North Ireland’s militant groups to revive IRA
BELFAST - Reuters
Northern Ireland’s deputy First Minister, former IRA commander Martin McGuinness (L), and Queen Elizabeth shakes hands, in what many saw as a symbol of peace. REUTERS photo
Three of the four main militant nationalist groups in Northern Ireland said they are merging and reclaiming the banner of the IRA in a threat to intensify a campaign of violence against the continued British presence in the province.
The Real IRA has been joined by Republican Action against Drugs - a Londonderry vigilante group - and what a statement described as “non conformist republicans” - smaller independent groups operating in Belfast and rural areas of Northern Ireland.
It is the first time since the signing of a 1998 peace deals which copper-fastened the Provisional IRA’s ceasefire that most of the disparate republican groups still intent on violence has come together under a single leadership. But the Continuity IRA, the other main dissident nationalist group opposed to the peace deal, which largely ended three decades of violence in which over 3,600 people died, is not part of the new organization. The Continuity IRA said in a separate statement on July 26 that it had a new leadership and was intent on pursuing its own campaign for a united Ireland.

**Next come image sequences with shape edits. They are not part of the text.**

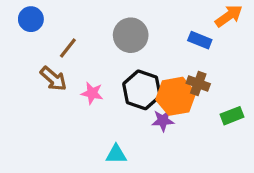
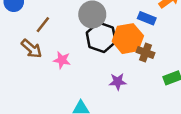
black hexagon: (142, 90) -> (101, 37), moved
orange hexagon: (176, 96) -> (128, 39), moved

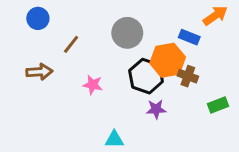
black hexagon: (101, 37) -> (146, 76), moved
brown arrow: (31, 49) -> (39, 72), moved, turned -45

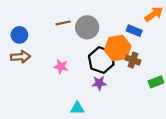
blue circle: (38, 18) -> (19, 35), moved
brown line: (71, 44) -> (63, 23), moved, turned 40
purple star: (156, 109) -> (99, 83), moved

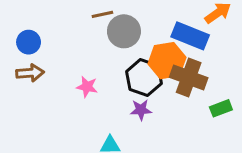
brown line: (63, 23) -> (102, 14), moved
blue rectangle: (134, 31) -> (190, 36), size x1.6
brown cross: (133, 60) -> (189, 78), size x1.6

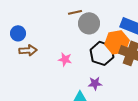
blue circle: (29, 42) -> (18, 33), moved
purple star: (141, 110) -> (95, 83), moved

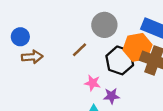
brown line: (75, 12) -> (80, 50), moved, turned -32
pink star: (65, 59) -> (93, 83), moved

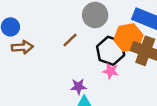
pink star: (93, 83) -> (111, 71), moved
purple star: (111, 96) -> (78, 87), moved

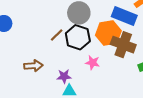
brown arrow: (22, 47) -> (33, 66), moved
black hexagon: (111, 51) -> (78, 37), moved

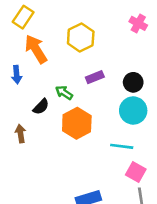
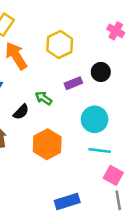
black circle: (133, 82) -> (101, 72), moved
cyan circle: (133, 111) -> (95, 119), moved
orange hexagon: (77, 123) -> (47, 144), moved

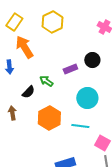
yellow hexagon: (60, 45) -> (52, 22), moved
cyan line: (100, 150) -> (80, 126), moved

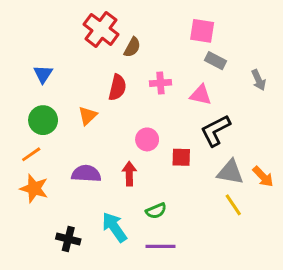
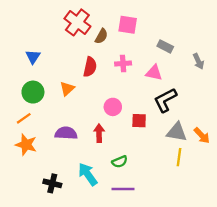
pink square: (202, 31) -> (128, 25), moved
yellow line: (233, 205) -> (179, 157), turned 42

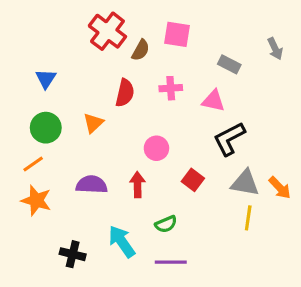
gray arrow: (198, 61) -> (275, 49), moved
red square: (139, 121) -> (193, 180), moved, turned 35

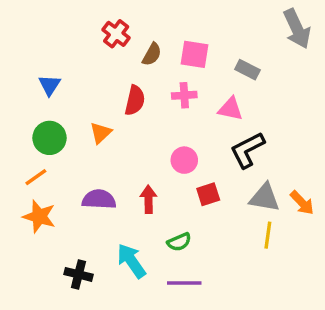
red cross: (107, 31) -> (116, 34), size x0.7
pink square: (177, 34) -> (195, 54), moved
gray arrow: (275, 49) -> (297, 29), moved, size x1.6
pink circle: (156, 148) -> (184, 160), moved
red square: (193, 180) -> (208, 194), turned 35

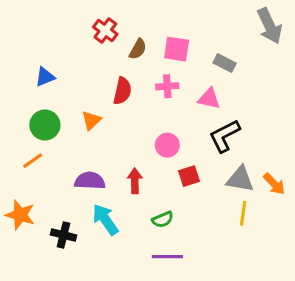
blue triangle: (49, 85) -> (45, 77), turned 35
orange star: (39, 216) -> (20, 215), moved
cyan arrow: (131, 261) -> (105, 219), moved
black cross: (78, 274) -> (64, 235), moved

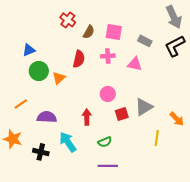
green circle: (45, 125) -> (39, 71), moved
black L-shape: (225, 136) -> (175, 46), moved
gray triangle: (240, 179) -> (144, 107), moved, turned -42
purple semicircle: (90, 181) -> (47, 117), moved

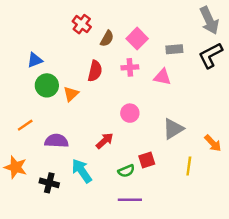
pink square: (114, 32) -> (137, 39), turned 36
gray rectangle: (145, 41) -> (174, 49), turned -32
red square: (122, 114) -> (147, 160), moved
red arrow: (87, 117) -> (105, 141), turned 49

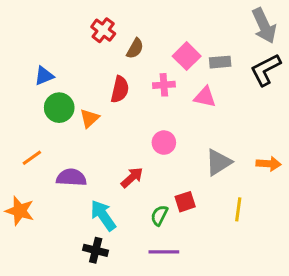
pink square: (137, 39) -> (187, 56), moved
orange arrow: (213, 143) -> (269, 164), moved, turned -42
green semicircle: (126, 171) -> (159, 215), turned 140
black cross: (49, 183) -> (96, 250), moved

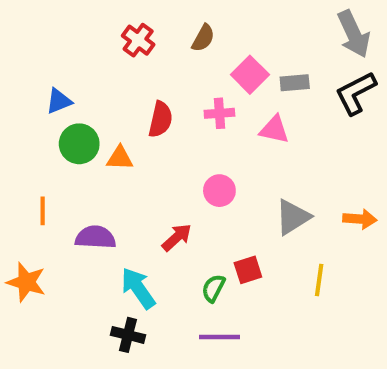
brown semicircle: (135, 48) -> (203, 38), moved
orange triangle: (90, 118) -> (120, 158), turned 45
orange line: (32, 158) -> (43, 211), turned -55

International monitors confirmed in 2005 that the Irish Republican Army had given up all its weapons. But sporadic violence has increased in recent years with the Real IRA, which was behind the murder of two British soldiers in 2009, leading the way. The new group said on July 26 it had formed a “unified structure, under a single leadership” and that it would be “subservient to the constitution of the Irish Republican Army” - the banner under which opposition to British involvement in Ireland has operated for more than a century.
New group includes armed dissidents
It includes independent dissidents who have been responsible for the murder of one policeman, injury of others and a series of attacks on officers in recent years.
Nationalist sources said the new group includes several hundred armed dissidents, including some former members of the Provisional IRA disenchanted with the peace process and their political wing - Sinn Fein.